The Honister Three
Apart from the usual delights of views, mountains, hills, sky and so on, this hike was up hills I had managed to miss on other days.
Fleetwith can easily be incorporated into Haystacks and Buttermere, why did I not?
Brandreth and Grey Knotts were a more strategic miss on day two of the Coast to Coast when we opted to go via Red Pike to Ennerdale.
Honister Pass was a bit grim, only the merest glimmer of sun emerging below the clouds where Buttermere should have been.
The tops of the hills were distinctly Grey with not a knott or pike insight.
Cloud clung up and on to Fleetwith. A long stretch of imaginative vision to believe there was much else on the planet let alone another hill or lake.

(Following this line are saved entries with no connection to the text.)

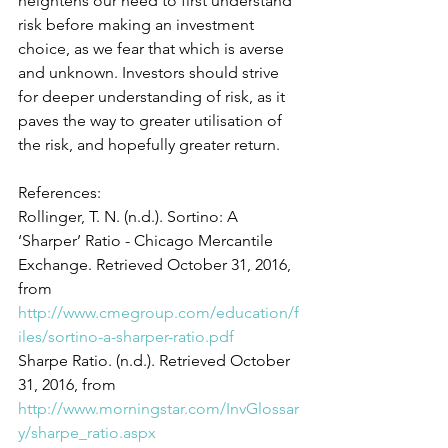
heightens our need to first understand 
risk before making an investment 
choice, as we fear that which is averse 
and unknown. Investors should strive 
for deeper understanding of risk, as it 
paves the way to greater utilisation of 
the risk, and hopefully greater return.
References:
Rollinger, T. N. (n.d.). Sortino: A 
‘Sharper’ Ratio - Chicago Mercantile 
Exchange. Retrieved October 31, 2016, 
from 
http://www.cmegroup.com/education/f
iles/sortino-a-sharper-ratio.pdf
Sharpe Ratio. (n.d.). Retrieved October 
31, 2016, from 
http://www.morningstar.com/InvGlossar
y/sharpe_ratio.aspx 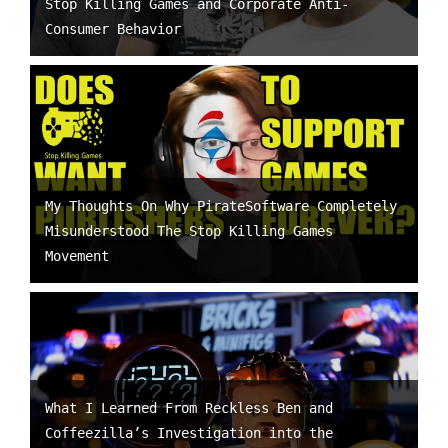
Stop Killing Games and Corporate Anti-
Consumer Behavior
My Thoughts On Why PirateSoftware Completely
Misunderstood The Stop Killing Games
Movement
What I Learned From Reckless Ben and
Coffeezilla’s Investigation into the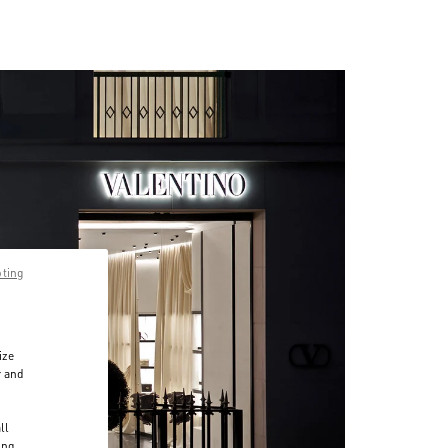
pting
ize
r and
d
ll
ing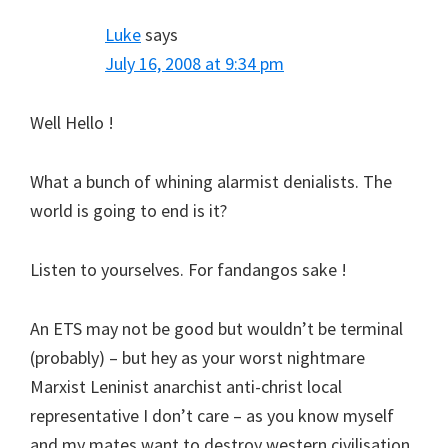
Luke
says
July 16, 2008 at 9:34 pm
Well Hello !
What a bunch of whining alarmist denialists. The
world is going to end is it?
Listen to yourselves. For fandangos sake !
An ETS may not be good but wouldn’t be terminal
(probably) – but hey as your worst nightmare
Marxist Leninist anarchist anti-christ local
representative I don’t care – as you know myself
and my mates want to destroy western civilisation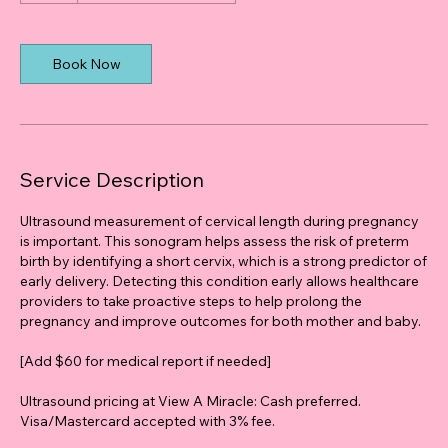
Book Now
Service Description
Ultrasound measurement of cervical length during pregnancy
is important. This sonogram helps assess the risk of preterm
birth by identifying a short cervix, which is a strong predictor of
early delivery. Detecting this condition early allows healthcare
providers to take proactive steps to help prolong the
pregnancy and improve outcomes for both mother and baby.
[Add $60 for medical report if needed]
Ultrasound pricing at View A Miracle: Cash preferred.
Visa/Mastercard accepted with 3% fee.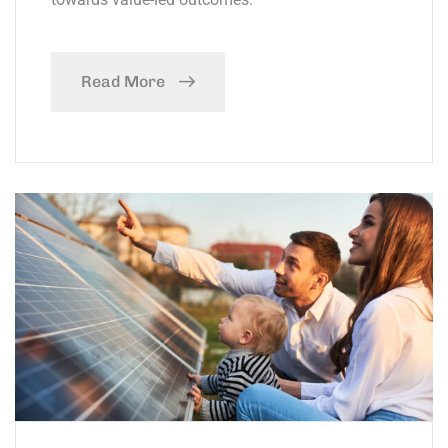
Read More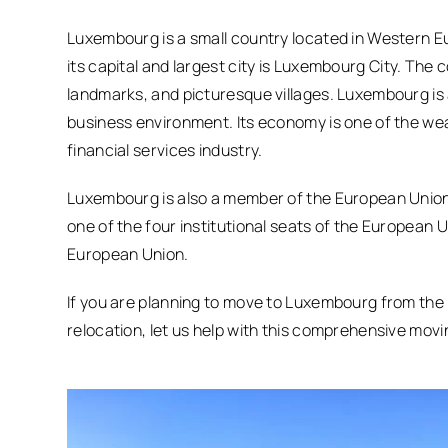
Luxembourg is a small country located in Western Eu
its capital and largest city is Luxembourg City. The c
landmarks, and picturesque villages. Luxembourg is 
business environment. Its economy is one of the wealt
financial services industry.
Luxembourg is also a member of the European Union, 
one of the four institutional seats of the European U
European Union.
If you are planning to move to Luxembourg from the 
relocation, let us help with this comprehensive movi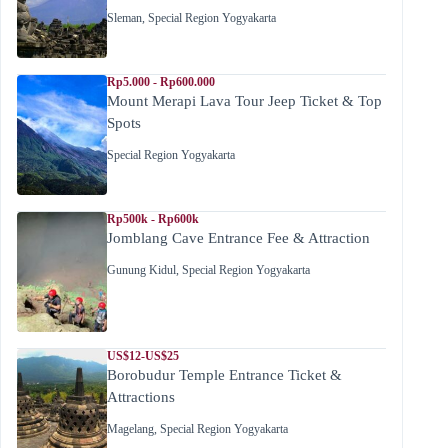
Sleman
,
Special Region Yogyakarta
Rp5.000 - Rp600.000
Mount Merapi Lava Tour Jeep Ticket & Top
Spots
Special Region Yogyakarta
Rp500k - Rp600k
Jomblang Cave Entrance Fee & Attraction
Gunung Kidul
,
Special Region Yogyakarta
US$12-US$25
Borobudur Temple Entrance Ticket &
Attractions
Magelang
,
Special Region Yogyakarta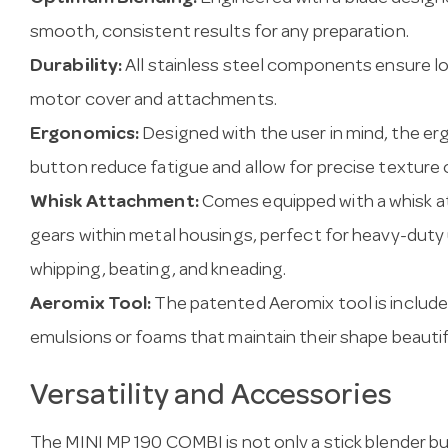
smooth, consistent results for any preparation.
Durability:
All stainless steel components ensure lo
motor cover and attachments.
Ergonomics:
Designed with the user in mind, the e
button reduce fatigue and allow for precise texture 
Whisk Attachment:
Comes equipped with a whisk a
gears within metal housings, perfect for heavy-duty 
whipping, beating, and kneading.
Aeromix Tool:
The patented Aeromix tool is included 
emulsions or foams that maintain their shape beautifu
Versatility and Accessories
The MINI MP 190 COMBI is not only a stick blender bu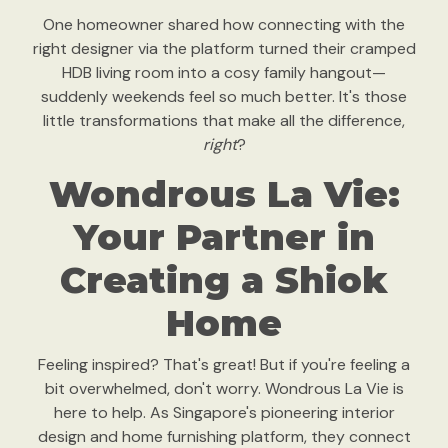
One homeowner shared how connecting with the
right designer via the platform turned their cramped
HDB living room into a cosy family hangout—
suddenly weekends feel so much better. It's those
little transformations that make all the difference,
right
?
Wondrous La Vie:
Your Partner in
Creating a Shiok
Home
Feeling inspired? That's great! But if you're feeling a
bit overwhelmed, don't worry. Wondrous La Vie is
here to help. As Singapore's pioneering interior
design and home furnishing platform, they connect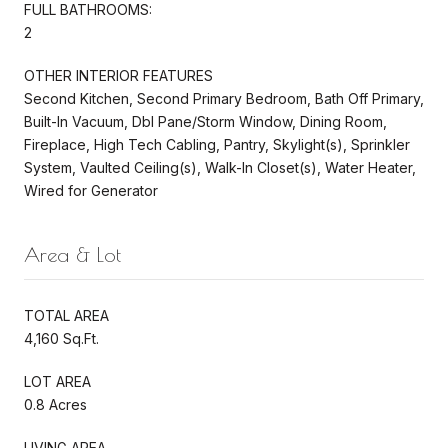
FULL BATHROOMS:
2
OTHER INTERIOR FEATURES
Second Kitchen, Second Primary Bedroom, Bath Off Primary,
Built-In Vacuum, Dbl Pane/Storm Window, Dining Room,
Fireplace, High Tech Cabling, Pantry, Skylight(s), Sprinkler
System, Vaulted Ceiling(s), Walk-In Closet(s), Water Heater,
Wired for Generator
Area & Lot
TOTAL AREA
4,160 Sq.Ft.
LOT AREA
0.8 Acres
LIVING AREA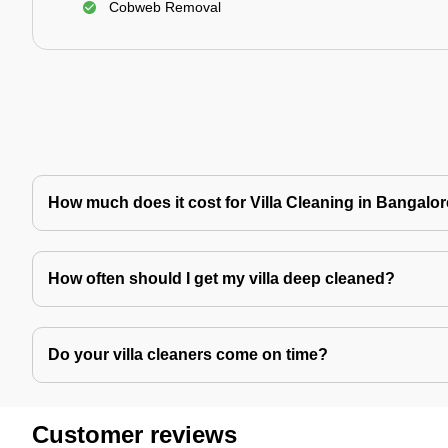
Cobweb Removal
How much does it cost for Villa Cleaning in Bangalo
How often should I get my villa deep cleaned?
Do your villa cleaners come on time?
Customer reviews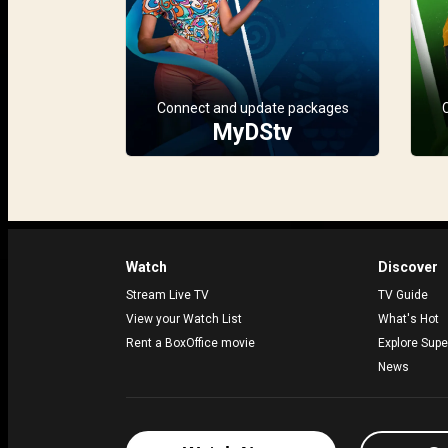
Connect and update packages
MyDStv
Watch
Discover
Stream Live TV
TV Guide
View your Watch List
What's Hot
Rent a BoxOffice movie
Explore Supe
News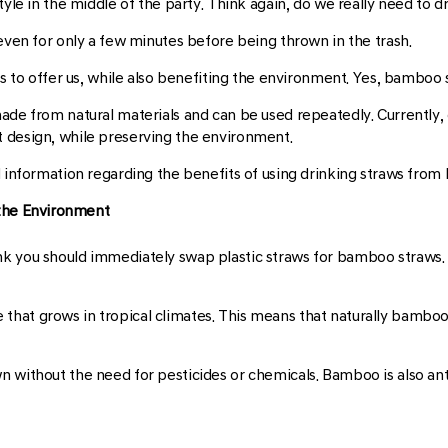
tyle in the middle of the party. Think again, do we really need to d
 even for only a few minutes before being thrown in the trash.
as to offer us, while also benefiting the environment. Yes, bamboo 
ade from natural materials and can be used repeatedly. Currently
 design, while preserving the environment.
d information regarding the benefits of using drinking straws fro
 the Environment
k you should immediately swap plastic straws for bamboo straws. 
hat grows in tropical climates. This means that naturally bamboo 
 without the need for pesticides or chemicals. Bamboo is also anti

The air was almost as grey as the slate and though the wind was turning coats into balloons and sending poles flying from wrists it was not very adept separating cloud from the fells.
They clung together over Drum Hause with only a thin white line of separation.
But the wind persisted. Its terrier tugging pulled the cloud first from Haystacks, then Buttermere, then Crummock and eventually the twin valleys of Ennerdale and Buttermere were one.
Hay Stacks separating the valleys
Tenacity paid off and eventually the wind pulled the clouds off Pillar
unravelling round Kirk Fell to the Gables.
Brandreth rocks were a difficult hopscotch with the wind now wining the battle and blowing so hard it not only inflated clothes but hindered progress with invisible doors.
Then victory.
Blue sky and clarity.
Bunched up white over Hindscarth and Robinson , almost lifting above the both Red Pikes.
And there was Fleetwith mist banished upwards.
It was a fight against the wind to Grey Knotts but the valley was cleared to vivid colour with bunched cloud into a white cuff, and soft light touching the small hummocks on Watendlath fell with autumn brilliance.